Travail sur les pistes
Avant de mixer, écoutez chaque piste isolément, recherchez les bruits indésirables et supprimez-les. Ces imperfections à peine audibles peuvent sembler négligeables. Pourtant, multipliées par la vingtaine de pistes de l’arrangement, elles peuvent engendrer un son global assez confus.
Si vous ne souhaitez pas vous perdre dans les méandres de l’édition audio, vous pouvez vous contenter d’effacer les parties à supprimer. Les logiciels de MAO possèdent des options d’édition plus ou moins sophistiquées pour régler ces problèmes. Par exemple, ils permettent tous de couper et de coller des segments audio. Si votre outil logiciel ne possède pas de plugin de réduction de bruit performant, vous devrez ouvrir la piste dans un éditeur audionumérique, appliquer le traitement approprié puis réimporter la piste dans le séquenceur.

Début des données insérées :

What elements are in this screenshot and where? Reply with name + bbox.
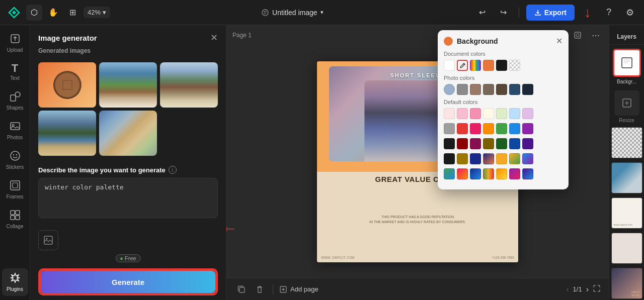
doc-color-orange[interactable] bbox=[483, 60, 494, 71]
layer-thumbnail-5[interactable]: GREATVALUE bbox=[611, 268, 642, 299]
def-color-5-1[interactable] bbox=[444, 168, 455, 179]
def-color-5-4[interactable] bbox=[483, 168, 494, 179]
def-color-1-7[interactable] bbox=[522, 108, 533, 119]
logo-icon[interactable] bbox=[6, 5, 22, 21]
generated-image-5[interactable] bbox=[99, 111, 157, 156]
def-color-3-6[interactable] bbox=[509, 138, 520, 149]
def-color-1-4[interactable] bbox=[483, 108, 494, 119]
def-color-5-3[interactable] bbox=[470, 168, 481, 179]
photo-color-6[interactable] bbox=[509, 84, 520, 95]
undo-button[interactable]: ↩ bbox=[474, 5, 491, 21]
panel-close-button[interactable]: ✕ bbox=[210, 32, 218, 43]
sidebar-item-photos[interactable]: Photos bbox=[2, 117, 28, 144]
photo-color-4[interactable] bbox=[483, 84, 494, 95]
def-color-4-4[interactable] bbox=[483, 153, 494, 164]
photo-color-1[interactable] bbox=[444, 84, 455, 95]
doc-color-transparent[interactable] bbox=[509, 60, 520, 71]
layer-thumbnail-3[interactable]: www.capcut.com bbox=[611, 197, 642, 229]
bg-panel-close-button[interactable]: ✕ bbox=[556, 36, 562, 46]
layer-thumbnail-4[interactable] bbox=[611, 233, 642, 264]
help-button[interactable]: ? bbox=[601, 5, 617, 21]
right-panel-resize-tool[interactable]: Resize bbox=[612, 86, 641, 125]
canvas-copy-icon[interactable] bbox=[234, 282, 249, 296]
layer-thumbnail-1[interactable] bbox=[611, 127, 642, 158]
add-page-button[interactable]: Add page bbox=[279, 285, 318, 293]
def-color-2-7[interactable] bbox=[522, 123, 533, 134]
info-icon[interactable]: i bbox=[169, 166, 177, 174]
sidebar-item-plugins[interactable]: Plugins bbox=[2, 268, 28, 296]
sidebar-item-text[interactable]: T Text bbox=[2, 59, 28, 85]
stickers-icon bbox=[10, 150, 21, 163]
eyedropper-tool[interactable] bbox=[457, 60, 468, 71]
def-color-2-4[interactable] bbox=[483, 123, 494, 134]
def-color-5-7[interactable] bbox=[522, 168, 533, 179]
def-color-3-7[interactable] bbox=[522, 138, 533, 149]
redo-button[interactable]: ↪ bbox=[496, 5, 512, 21]
def-color-4-5[interactable] bbox=[496, 153, 507, 164]
sidebar-item-frames[interactable]: Frames bbox=[2, 176, 28, 204]
def-color-5-6[interactable] bbox=[509, 168, 520, 179]
layer-thumbnail-2[interactable] bbox=[611, 162, 642, 193]
doc-color-black[interactable] bbox=[496, 60, 507, 71]
doc-color-rainbow[interactable] bbox=[470, 60, 481, 71]
def-color-1-5[interactable] bbox=[496, 108, 507, 119]
generated-image-1[interactable] bbox=[38, 62, 96, 108]
def-color-1-2[interactable] bbox=[457, 108, 468, 119]
def-color-3-4[interactable] bbox=[483, 138, 494, 149]
def-color-2-5[interactable] bbox=[496, 123, 507, 134]
def-color-4-6[interactable] bbox=[509, 153, 520, 164]
generated-image-4[interactable] bbox=[38, 111, 96, 156]
svg-point-16 bbox=[46, 238, 48, 240]
def-color-5-2[interactable] bbox=[457, 168, 468, 179]
def-color-4-3[interactable] bbox=[470, 153, 481, 164]
describe-textarea[interactable]: winter color palette bbox=[38, 178, 218, 218]
prev-page-button[interactable]: ‹ bbox=[566, 285, 569, 294]
canvas-delete-icon[interactable] bbox=[253, 282, 267, 296]
photo-color-7[interactable] bbox=[522, 84, 533, 95]
svg-point-3 bbox=[15, 92, 20, 97]
def-color-2-2[interactable] bbox=[457, 123, 468, 134]
def-color-2-6[interactable] bbox=[509, 123, 520, 134]
zoom-control[interactable]: 42% ▾ bbox=[84, 7, 110, 18]
def-color-3-2[interactable] bbox=[457, 138, 468, 149]
def-color-3-1[interactable] bbox=[444, 138, 455, 149]
def-color-4-7[interactable] bbox=[522, 153, 533, 164]
def-color-2-3[interactable] bbox=[470, 123, 481, 134]
def-color-3-5[interactable] bbox=[496, 138, 507, 149]
svg-rect-2 bbox=[11, 95, 16, 101]
hand-tool[interactable]: ✋ bbox=[45, 5, 61, 21]
sidebar-item-upload[interactable]: Upload bbox=[2, 29, 28, 57]
canvas-bottom-bar: Add page ‹ 1/1 › bbox=[226, 278, 609, 300]
bg-layer-active[interactable] bbox=[614, 50, 639, 75]
resize-tool-icon[interactable] bbox=[614, 90, 639, 116]
grid-tool[interactable]: ⊞ bbox=[64, 5, 80, 21]
canvas-action-2[interactable]: ⋯ bbox=[589, 28, 603, 42]
canvas-action-1[interactable] bbox=[571, 28, 585, 42]
document-title[interactable]: Untitled image ▾ bbox=[261, 9, 324, 17]
svg-point-18 bbox=[576, 34, 579, 37]
sidebar-item-collage[interactable]: Collage bbox=[2, 206, 28, 233]
export-button[interactable]: Export bbox=[526, 5, 575, 21]
generated-image-3[interactable] bbox=[160, 62, 218, 108]
sidebar-item-stickers[interactable]: Stickers bbox=[2, 146, 28, 174]
sidebar-item-shapes[interactable]: Shapes bbox=[2, 87, 28, 115]
generate-button[interactable]: Generate bbox=[41, 271, 215, 293]
def-color-2-1[interactable] bbox=[444, 123, 455, 134]
def-color-1-1[interactable] bbox=[444, 108, 455, 119]
doc-color-white[interactable] bbox=[444, 60, 455, 71]
def-color-5-5[interactable] bbox=[496, 168, 507, 179]
settings-button[interactable]: ⚙ bbox=[622, 5, 638, 21]
def-color-3-3[interactable] bbox=[470, 138, 481, 149]
image-upload-button[interactable] bbox=[38, 230, 58, 250]
def-color-1-3[interactable] bbox=[470, 108, 481, 119]
def-color-1-6[interactable] bbox=[509, 108, 520, 119]
generated-image-2[interactable] bbox=[99, 62, 157, 108]
cursor-tool[interactable]: ⬡ bbox=[26, 5, 42, 21]
photo-color-2[interactable] bbox=[457, 84, 468, 95]
photo-color-3[interactable] bbox=[470, 84, 481, 95]
next-page-button[interactable]: › bbox=[586, 285, 589, 294]
photo-color-5[interactable] bbox=[496, 84, 507, 95]
def-color-4-1[interactable] bbox=[444, 153, 455, 164]
def-color-4-2[interactable] bbox=[457, 153, 468, 164]
expand-button[interactable] bbox=[593, 284, 601, 294]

Notez que certains programmes d’enregistrement peuvent travailler de concert avec un éditeur audio donné. Dans ce cas, il suffira certainement de double-cliquer sur la piste pour pouvoir l’éditer directement.
Égalisation
Le spectre audio n’est pas un espace infini. Vous devez faire en sorte que chaque son trouve une place appropriée sans devoir lutter contre d’autres instruments. Confiez ce travail aux égaliseurs. Par exemple, si un instrument rythmique interfère avec un instrument mélodique, réduisez la réponse en fréquence de l’instrument rythmique dans la partie du spectre audio qui recoupe celle de l’instrument mélodique.
L’une des erreurs les plus fréquentes des chanteurs et des musiciens réside dans le fait qu’ils commencent par se mettre en avant dans le mix et remettent à plus tard ce qu’ils considèrent comme des « détails », notamment la partie de batterie. Pourtant, il est généralement préférable de commencer par mixer la batterie car elle couvre une grande partie du spectre audio (du grave avec la grosse caisse jusqu’à l’aigu avec les cymbales) et a tendance à prendre une importance croissante dans les productions actuelles. Vous pourrez ensuite rechercher les espaces restés libres afin de placer les autres instruments. Par exemple, une grosse caisse très proéminente peut ne pas laisser suffisamment de place à la basse. Dans ce cas, accentuez la basse vers 800 ou 1.000 Hz pour faire ressortir ses attaques et sa brillance. Les deux instruments se chevaucheront moins car ces fréquences ne font généralement pas partie des zones importantes du spectre de la grosse caisse.
Considérez que le morceau correspond à l’ensemble du spectre audible et décidez de la place de chaque instrument dans cet espace (voir illustration 1). Pendant le mixage, j’utilise souvent un analyseur de spectre, non pas parce que mes oreilles n’autorisent pas de jugement fiable, mais parce qu’il exerce mes facultés auditives en m’indiquant précisément la place que chaque instrument occupe dans le spectre audio. L’analyseur de spectre m’indique également les accumulations de niveau excessif dans certaines bandes de fréquences.
Ill. 1 : les instruments sont répartis à différents endroits du spectre audio (bien sûr, de nombreux facteurs entrent en jeu et cette illustration n’est qu’une approximation grossière). Utilisez les égaliseurs pour répartir l’énergie sonore des différents instruments de sorte qu’ils occupent l’ensemble du spectre audible plutôt que de les confiner à certaines bandes de fréquences.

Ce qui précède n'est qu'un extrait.